Find the string "Поиск" in the records. Copy each line that has it.

DATA EXTRACTS:
┄┄┄┄┄┄┄┄┄┄┄┄┄┄┄┄┄┄┄┄
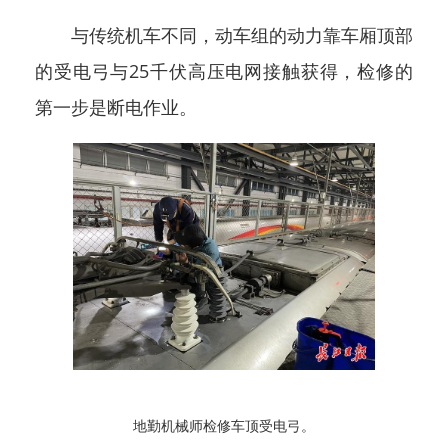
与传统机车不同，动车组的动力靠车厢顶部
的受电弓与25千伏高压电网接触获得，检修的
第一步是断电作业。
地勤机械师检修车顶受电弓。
┄┄┄┄┄┄┄┄┄┄┄┄┄┄┄┄┄┄┄┄
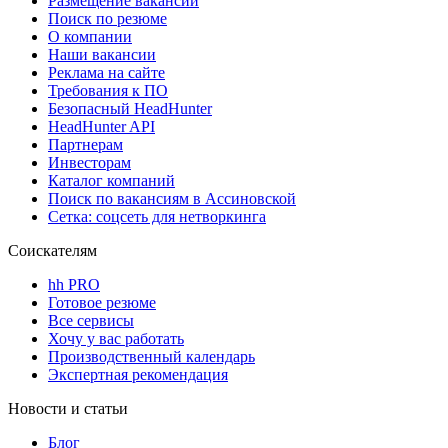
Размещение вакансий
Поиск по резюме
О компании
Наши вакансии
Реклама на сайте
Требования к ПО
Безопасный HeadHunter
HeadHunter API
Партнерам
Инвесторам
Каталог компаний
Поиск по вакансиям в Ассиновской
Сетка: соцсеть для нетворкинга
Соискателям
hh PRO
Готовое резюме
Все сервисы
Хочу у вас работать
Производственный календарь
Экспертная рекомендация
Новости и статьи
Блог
┄┄┄┄┄┄┄┄┄┄┄┄┄┄┄┄┄┄┄┄
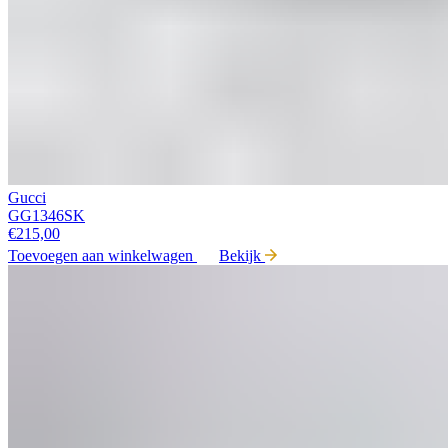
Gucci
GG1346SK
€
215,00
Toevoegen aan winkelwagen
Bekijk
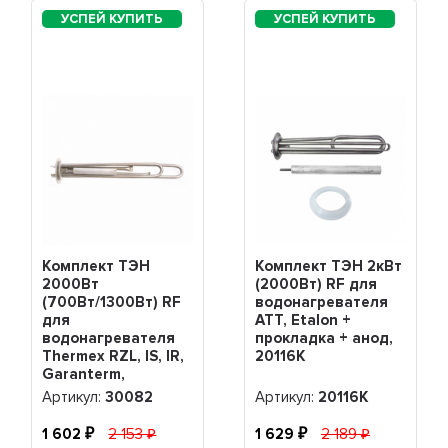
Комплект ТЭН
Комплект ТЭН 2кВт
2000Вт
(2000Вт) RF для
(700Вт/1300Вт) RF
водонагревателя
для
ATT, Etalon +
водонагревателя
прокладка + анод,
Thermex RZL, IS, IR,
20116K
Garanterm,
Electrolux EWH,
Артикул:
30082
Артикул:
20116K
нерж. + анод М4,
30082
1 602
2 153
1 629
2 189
┄┄┄┄┄┄┄┄┄┄┄┄┄┄┄┄┄┄┄┄
WRITTEN REPLY:
Поиск по резюме
Поиск по вакансиям в Ассиновской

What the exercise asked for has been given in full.